Title: Lamson 0.9.4 With Unicode Super Powers

Lamson 0.9.4 is out and it's sporting a completely rewritten and meticulously 
crafted encoding system.  With the new "lamson.encoding":http://lamsonproject.org/docs/api/lamson.encoding-module.html code Lamson can now decode nearly any nasty horrible encoded spam
or mail you hand it, turn it into pristine nice Python unicode strings, and
then output sweet clean ascii or utf-8 in a consistent way.

The purpose of this new encoding system is to make sure that Lamson
is giving your handlers the best input it can, based on the assumption
that the world is evil and Lamson will be handed utter garbage.

In order to pull this off, Lamson actually attempts to decode everything
it gets, and uses "chardet":http://chardet.feedparser.org/ to guess whenever
it can't.  It goes far enough to make sure that 99.9% of legit mail gets through,
and the rest is usually spam.  However, Lamson is so good at this conversion
now that it even does it properly on about 99% of spam, even more.

It doesn't matter what character encoding is used, if there's a mix of encodings
or even if something lies about the encoding or doesn't give one.  Lamson can
figure this out and convert it anyway, and the rest is junk.

You can look at this "image of a spam inbox":/lamson_vs_spam.png and 
"this image of a spam inbox":/lamson_vs_spam_2.png where you can see a
screen session showing this off.  This is a split screen with a Mutt on top
showing badly formatted spam, and then a Mutt on the bottom with the
results of Lamson's cleansing.  This is just running in iTerm, but looks
the same in most unicode enabled terminals and clients.

The interesting side effect of Lamson's decoding is that it undoes almost all 
of the spam obfuscation techniques quickly and consistently.


h2. There Will Be Bugs

I've thrashed the hell out of this code and made sure that I really took
the time to get it right.  I've ran it on thousands and thousands of real and
spam mail and tested the crap out of it with unit tests and fuzzing.

Still, this is new code handling email so there will be bugs in it.  If
you run into an email that you think should parse correctly, send it to
me and I'll look at it.


h2. How It Works

All Lamson does is completely parse every header and figure out how to decode it,
but it assumes that the client is a liar.  If the string decodes without errors
then Lamson is happy, but if it blows up then Lamson uses chardet to figure out
what the contents really are encoded as.  If chardet can't figure it out, or if
it's still busted, then Lamson rejects that mail (which happens less than a fraction
of a percent of the time to real email).

Once this decoding process is finished Lamson has converted the email completely
into Python unicode only.  You can work with it in a modern way without worrying
about the original codecs, and you can set your headers and attachments without
worrying about setting the codecs because Lamson will use the same tech to get
the encoding right.

When Lamson writes an email, it assumes that your text can be encoded as either
plain ASCII (as most headers are), or UTF-8.  If it can't, then your text 
probably can't be processed by Lamson anyway.  Lamson will favor ASCII first since
it's easier, and then use UTF-8 for anything that can't be ASCII.

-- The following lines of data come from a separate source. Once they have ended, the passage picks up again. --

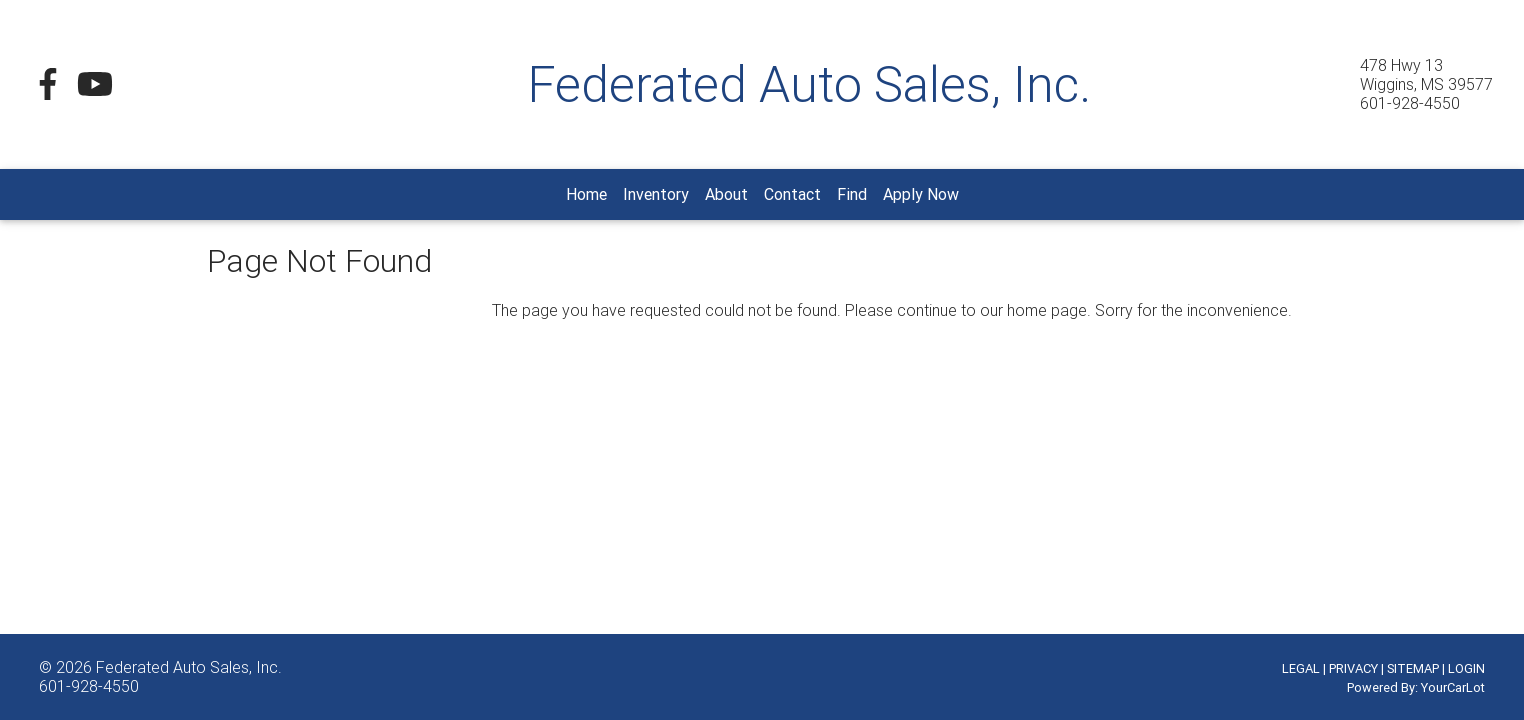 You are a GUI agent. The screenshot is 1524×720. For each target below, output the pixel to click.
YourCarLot (1453, 687)
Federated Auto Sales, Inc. (189, 667)
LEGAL (1301, 668)
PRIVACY (1353, 668)
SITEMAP (1413, 668)
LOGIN (1466, 668) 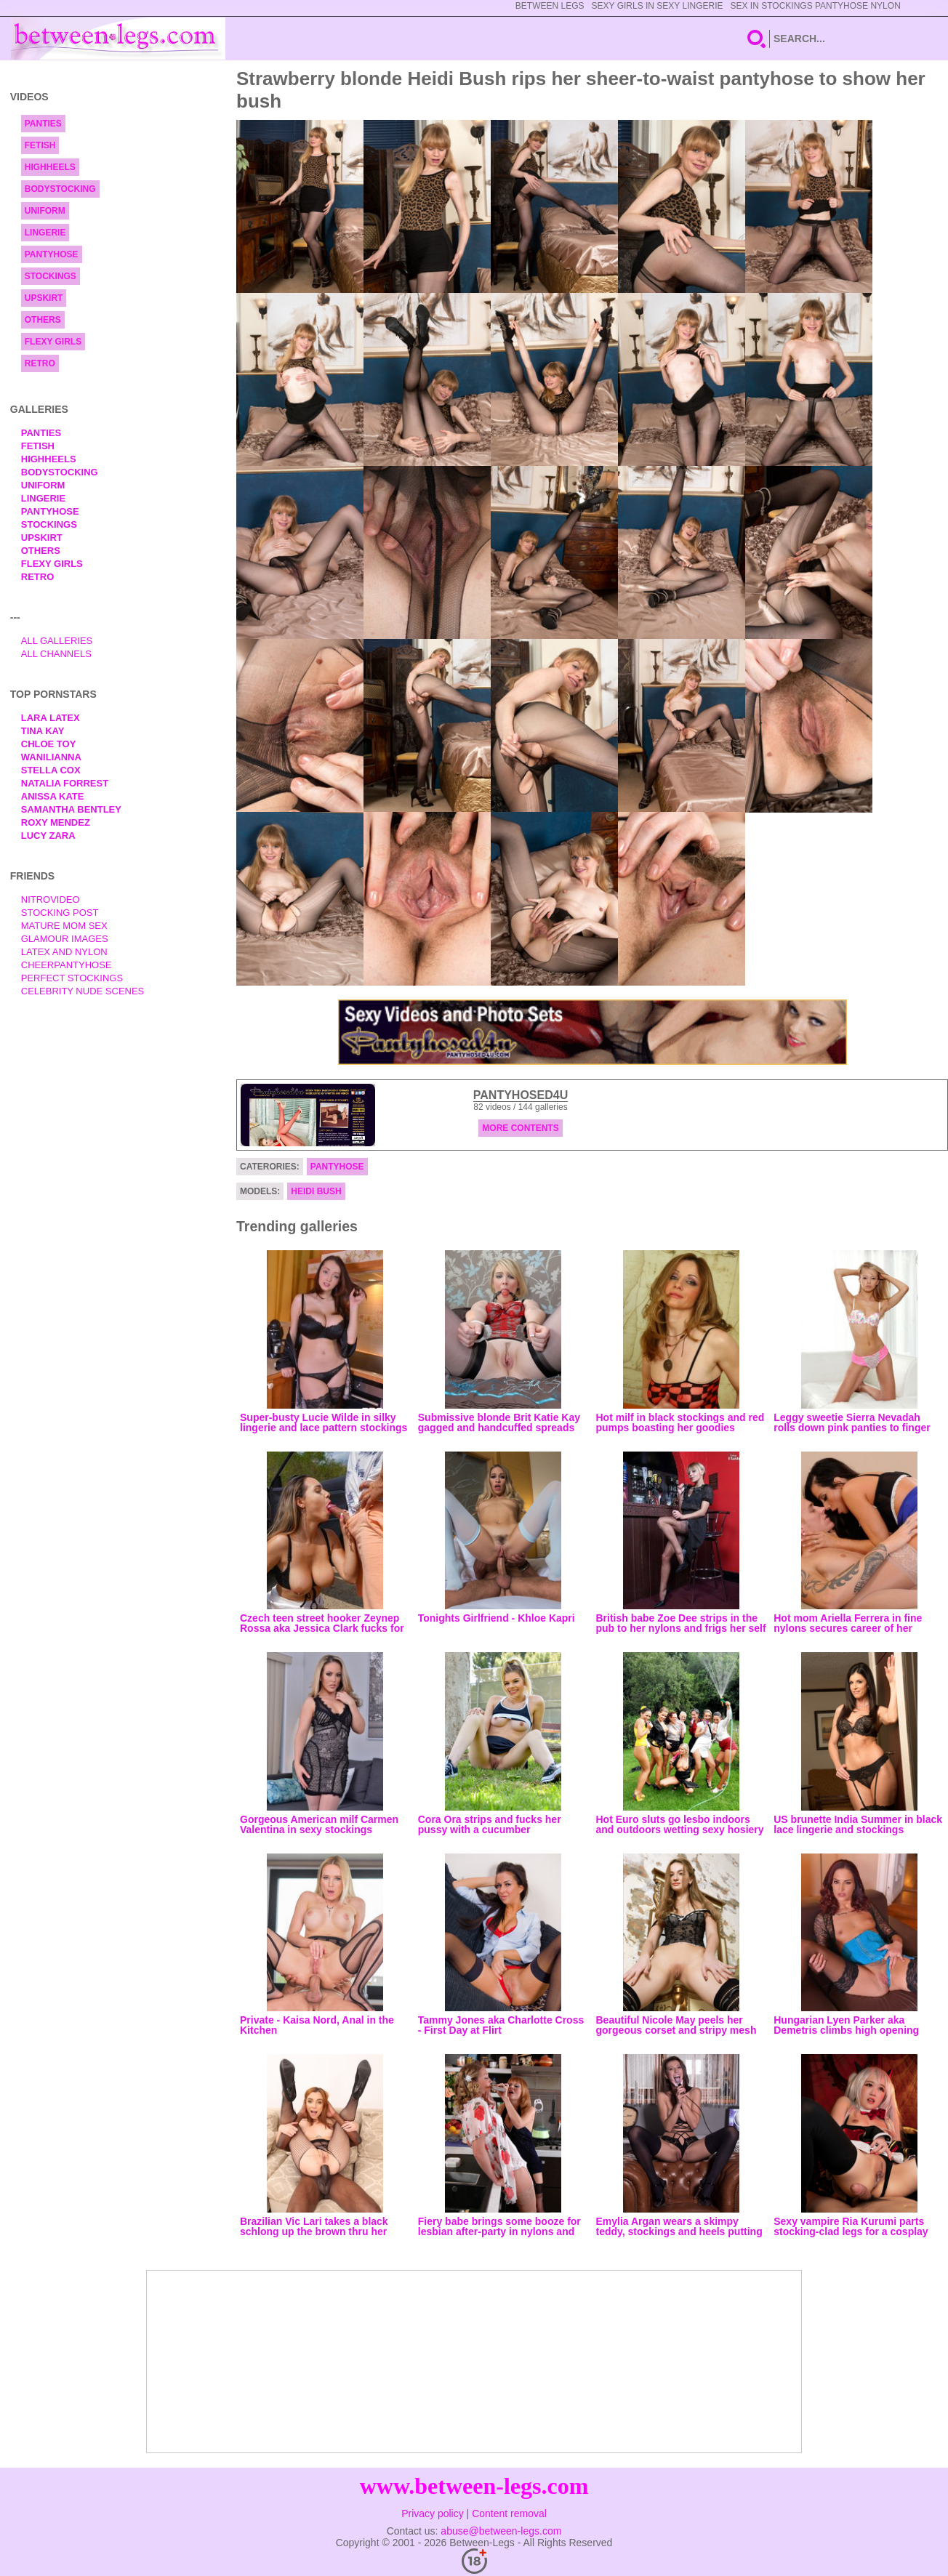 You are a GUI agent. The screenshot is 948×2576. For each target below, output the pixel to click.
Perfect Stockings (72, 978)
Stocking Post (60, 912)
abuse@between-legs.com (501, 2531)
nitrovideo (50, 899)
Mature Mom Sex (64, 925)
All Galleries (57, 640)
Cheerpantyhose (66, 964)
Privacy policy (432, 2513)
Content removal (509, 2513)
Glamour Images (64, 938)
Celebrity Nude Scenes (83, 991)
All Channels (56, 653)
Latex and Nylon (64, 951) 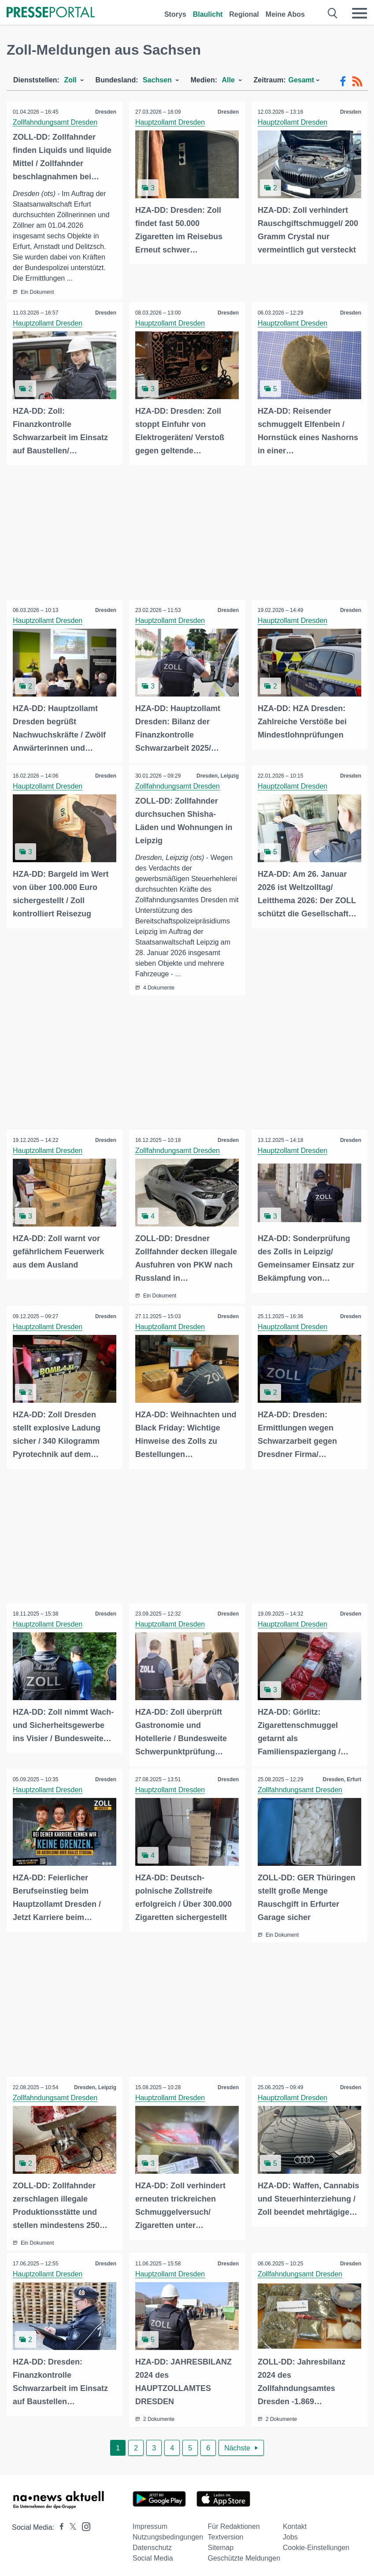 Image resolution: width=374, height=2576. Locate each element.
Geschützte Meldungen (244, 2555)
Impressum (150, 2523)
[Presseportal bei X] (70, 2524)
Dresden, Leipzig (217, 775)
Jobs (290, 2534)
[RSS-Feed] (357, 81)
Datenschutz (152, 2544)
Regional (244, 14)
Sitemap (221, 2544)
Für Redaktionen (234, 2523)
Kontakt (295, 2523)
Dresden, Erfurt (341, 1778)
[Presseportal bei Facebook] (59, 2524)
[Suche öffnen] (332, 13)
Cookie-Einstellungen (316, 2544)
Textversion (226, 2534)
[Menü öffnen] (359, 13)
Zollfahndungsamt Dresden (55, 122)
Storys (175, 14)
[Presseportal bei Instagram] (83, 2523)
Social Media (153, 2555)
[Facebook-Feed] (343, 81)
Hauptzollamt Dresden (170, 122)
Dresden (105, 112)
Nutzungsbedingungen (168, 2534)
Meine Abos (285, 14)
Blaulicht (208, 14) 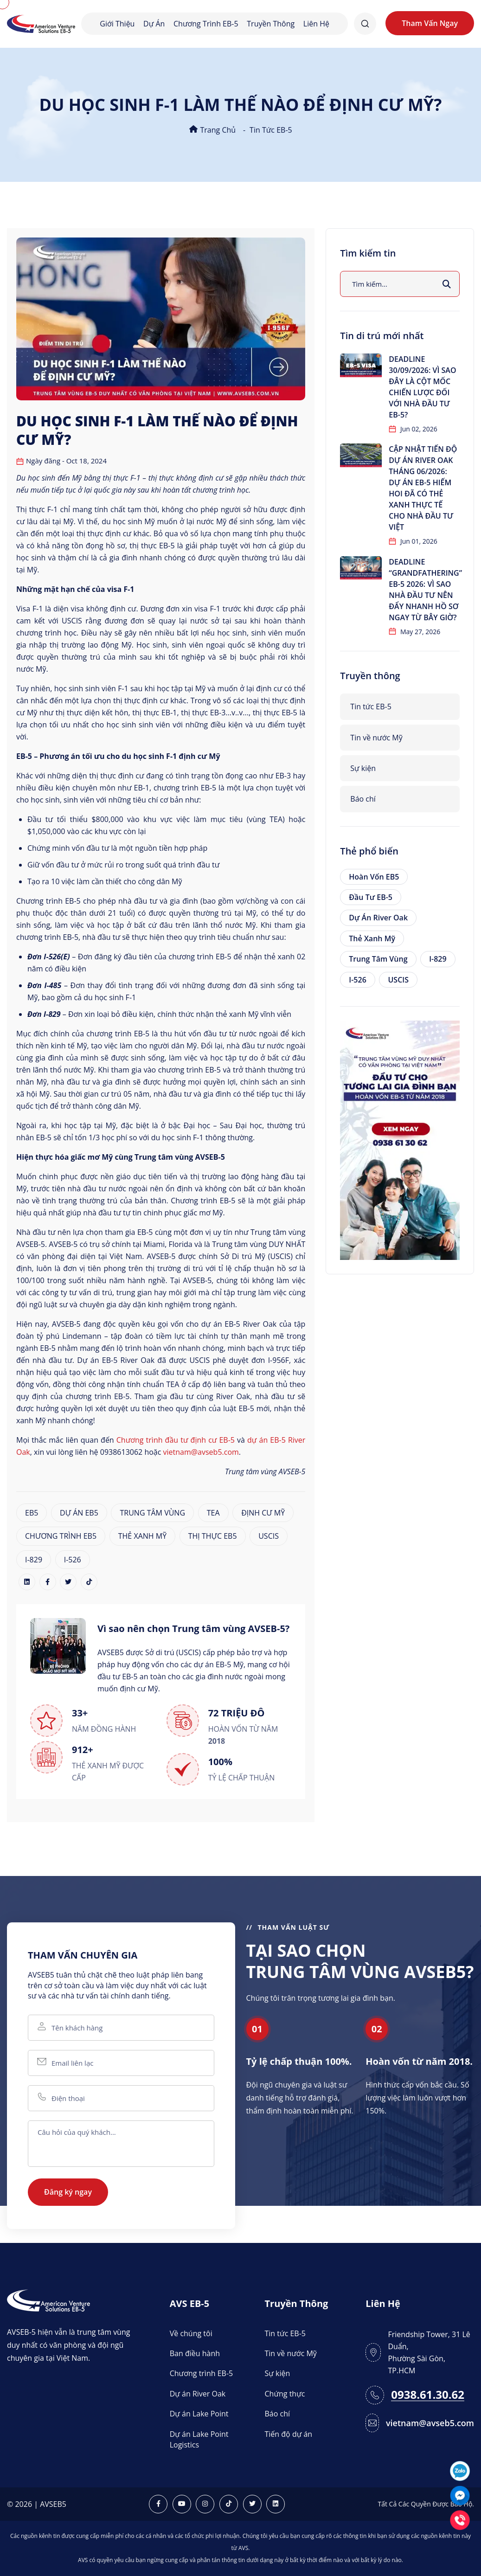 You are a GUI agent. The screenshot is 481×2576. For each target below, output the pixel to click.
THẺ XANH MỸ (142, 1536)
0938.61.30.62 (427, 2395)
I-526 (72, 1560)
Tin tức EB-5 (271, 130)
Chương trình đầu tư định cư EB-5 (175, 1440)
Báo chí (363, 799)
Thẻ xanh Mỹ (372, 938)
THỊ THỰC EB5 (212, 1536)
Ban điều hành (195, 2353)
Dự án (154, 24)
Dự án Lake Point (199, 2414)
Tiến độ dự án (289, 2434)
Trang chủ (212, 130)
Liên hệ (316, 24)
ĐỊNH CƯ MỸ (263, 1513)
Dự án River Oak (378, 917)
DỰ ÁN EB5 (79, 1513)
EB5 (31, 1513)
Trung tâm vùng (378, 959)
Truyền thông (271, 24)
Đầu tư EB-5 (370, 897)
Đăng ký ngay (68, 2192)
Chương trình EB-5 (205, 24)
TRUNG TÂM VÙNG (152, 1513)
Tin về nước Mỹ (376, 737)
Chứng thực (285, 2394)
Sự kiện (363, 768)
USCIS (268, 1536)
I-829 (33, 1560)
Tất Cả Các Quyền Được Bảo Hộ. (426, 2503)
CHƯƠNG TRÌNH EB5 (60, 1536)
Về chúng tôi (191, 2333)
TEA (213, 1513)
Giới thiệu (117, 24)
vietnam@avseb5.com (201, 1452)
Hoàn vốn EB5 (374, 877) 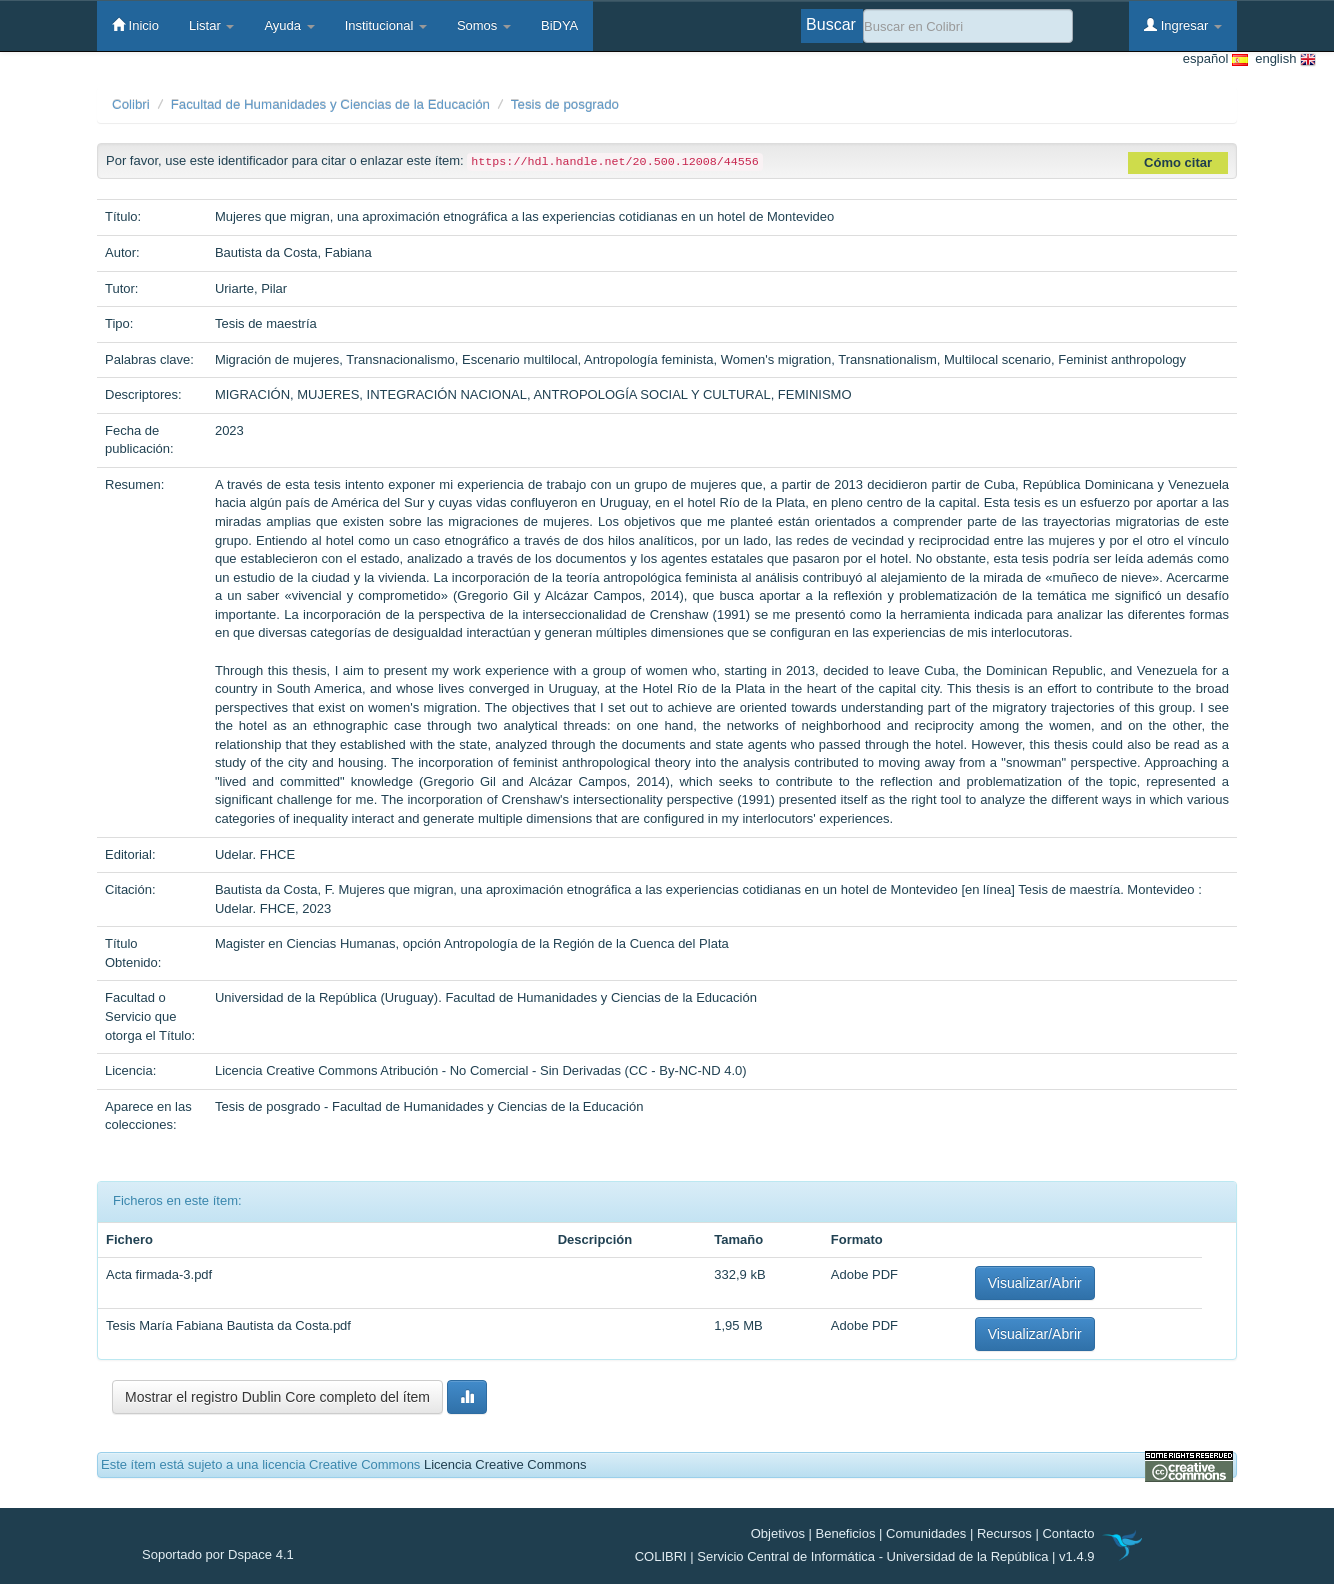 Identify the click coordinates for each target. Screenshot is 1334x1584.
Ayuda (289, 25)
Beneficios (846, 1533)
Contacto (1068, 1533)
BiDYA (559, 25)
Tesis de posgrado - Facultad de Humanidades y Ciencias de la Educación (429, 1106)
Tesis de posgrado (565, 104)
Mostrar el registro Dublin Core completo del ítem (277, 1397)
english (1282, 59)
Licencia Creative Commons (505, 1464)
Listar (211, 25)
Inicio (135, 25)
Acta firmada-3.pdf (159, 1274)
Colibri (131, 104)
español (1215, 59)
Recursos (1004, 1533)
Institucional (386, 25)
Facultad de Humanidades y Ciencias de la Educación (330, 104)
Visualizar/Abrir (1035, 1283)
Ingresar (1183, 25)
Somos (484, 25)
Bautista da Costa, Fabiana (293, 252)
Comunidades (926, 1533)
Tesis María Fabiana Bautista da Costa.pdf (228, 1325)
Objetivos (778, 1533)
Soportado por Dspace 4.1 (218, 1554)
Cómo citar (1178, 162)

bq. During this conversion process anything that's *not* text is treated as raw binary
and just decoded as-is.

By doing this Lamson produces nice clean email that can be easily processed and
passed around, and which you can review and debug easier.  It also turns Lamson
into a "modernizing" agent since it is producing the email it wants to see.


h2. Getting This Release

I had some issues pushing this release to PyPI, so let me know if it barfs on you.

Otherwise, you can hit the "download":/download.html section and grab the 
gear.


h2. The New "Cleanse" Command

In order to make it easier for people to try this new cleansing system on real
email I've written a quick @lamson cleanse@ command.  What this command will do is
take a mbox or Maildir, and run it through the washing machine, writing the results
to a different maildir.  When it's done you can go look at the reasons why some
mail failed, how many failures, and you can actually open that maildir mail and
look at it with your client.

Try it out and report any errors you find.